あの劣悪な労働環境のせいで、私の錬成師人生はボロボロに崩されてしまった。
私の三年間は、いったいなんだったんだ。
その時――
涙を隠すために俯いていたせいで、前から歩いて来る人に気付かなかった。
ドンッ! と激しくぶつかってしまう。
「あっ、すみません!」
「いえ、こっちこそ」
年若い青年とぶつかってしまったみたいで、私は咄嗟に後ろを向いた。
泣いていることを悟られないように顔を隠してみたのだが、どうやら青年には気付かれてしまったらしい。
しかも彼は、それを心配して私に声を掛けてきた。
「だ、大丈夫ですか? もしかして今ので怪我とか……」
「あっ、いえ、そういうわけじゃなくて……!」
青年が申し訳なさそうな声を漏らしているので、私はすぐに誤解を解くべく振り返ろうとする。

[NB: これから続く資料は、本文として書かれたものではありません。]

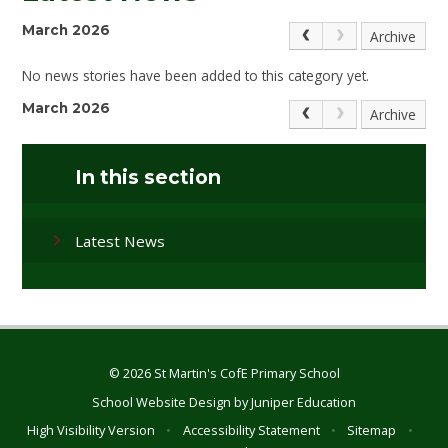
March 2026
Archive
No news stories have been added to this category yet.
March 2026
Archive
In this section
Latest News
© 2026 St Martin's CofE Primary School
School Website Design by
Juniper Education
High Visibility Version
•
Accessibility Statement
•
Sitemap
•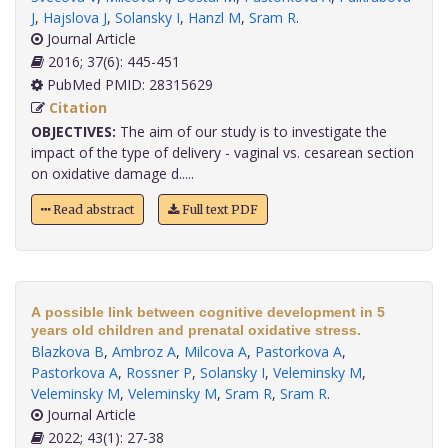
J
,
Hajslova J
,
Solansky I
,
Hanzl M
,
Sram R
.
Journal Article
2016; 37(6): 445-451
PubMed PMID: 28315629
Citation
OBJECTIVES:
The aim of our study is to investigate the
impact of the type of delivery - vaginal vs. cesarean section
on oxidative damage d.....
Read abstract
Full text PDF
A possible link between cognitive development in 5
years old children and prenatal oxidative stress.
Blazkova B
,
Ambroz A
,
Milcova A
,
Pastorkova A
,
Pastorkova A
,
Rossner P
,
Solansky I
,
Veleminsky M
,
Veleminsky M
,
Veleminsky M
,
Sram R
,
Sram R
.
Journal Article
2022; 43(1): 27-38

そして青年と目が合うと、なぜか彼はハッと息を呑んで瞳を見開いた。
その後、じっとこちらを見つめながら固まってしまう。
私の顔に何か付いているのだろうか?
見つめられる覚えがなく、滲んだ瞳で青年に視線を返していると、やがて彼の口から驚くべき台詞が漏れてきた。
「も、もしかして…………ショコラなのか?」
「えっ?」
突然名前を呼ばれて、私はドクッと心臓を跳ねさせる。
直後、朧げだった視界がじわっと晴れていき、目の前に中性的な顔立ちの銀髪の青年が映し出された。
中肉中背の十七、八ほどに見える青年。くっきりとした碧眼に長いまつ毛が特徴的な目元。
パッと見た印象では見覚えのない青年だったが、数秒見つめたのちに電気のような衝撃が脳裏を迸る。
……面影がある。
およそ八年前に、故郷のポム村を出て行って、それ以来会っていない“幼馴染”の面影が。
「クリム、なの……?」
私の辿々しい問いかけに、目の前の銀髪の青年――クリム・シュクレは、気まずそうな顔をして目を逸らした。